REQUIRED ACTION>
Repeat every entry below exactly as given.

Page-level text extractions
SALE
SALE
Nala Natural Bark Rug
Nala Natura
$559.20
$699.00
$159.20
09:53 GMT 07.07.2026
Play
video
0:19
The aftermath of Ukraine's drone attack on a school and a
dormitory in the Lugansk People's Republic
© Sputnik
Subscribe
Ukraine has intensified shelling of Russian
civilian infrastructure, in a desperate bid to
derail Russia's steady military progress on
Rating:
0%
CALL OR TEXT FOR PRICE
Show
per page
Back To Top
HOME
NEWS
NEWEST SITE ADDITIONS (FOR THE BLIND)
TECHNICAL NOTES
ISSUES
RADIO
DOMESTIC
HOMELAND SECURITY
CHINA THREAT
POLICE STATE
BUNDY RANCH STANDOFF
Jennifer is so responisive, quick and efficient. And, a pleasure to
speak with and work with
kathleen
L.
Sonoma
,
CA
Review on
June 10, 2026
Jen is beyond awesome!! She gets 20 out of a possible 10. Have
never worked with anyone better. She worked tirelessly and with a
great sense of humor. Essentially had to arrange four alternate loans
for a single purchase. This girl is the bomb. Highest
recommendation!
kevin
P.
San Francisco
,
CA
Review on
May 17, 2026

WRITTEN REPLY>
SALE
SALE
Nala Natural Bark Rug
Nala Natura
$559.20
$699.00
$159.20
09:53 GMT 07.07.2026
Play
video
0:19
The aftermath of Ukraine's drone attack on a school and a
dormitory in the Lugansk People's Republic
© Sputnik
Subscribe
Ukraine has intensified shelling of Russian
civilian infrastructure, in a desperate bid to
derail Russia's steady military progress on
Rating:
0%
CALL OR TEXT FOR PRICE
Show
per page
Back To Top
HOME
NEWS
NEWEST SITE ADDITIONS (FOR THE BLIND)
TECHNICAL NOTES
ISSUES
RADIO
DOMESTIC
HOMELAND SECURITY
CHINA THREAT
POLICE STATE
BUNDY RANCH STANDOFF
Jennifer is so responisive, quick and efficient. And, a pleasure to
speak with and work with
kathleen
L.
Sonoma
,
CA
Review on
June 10, 2026
Jen is beyond awesome!! She gets 20 out of a possible 10. Have
never worked with anyone better. She worked tirelessly and with a
great sense of humor. Essentially had to arrange four alternate loans
for a single purchase. This girl is the bomb. Highest
recommendation!
kevin
P.
San Francisco
,
CA
Review on
May 17, 2026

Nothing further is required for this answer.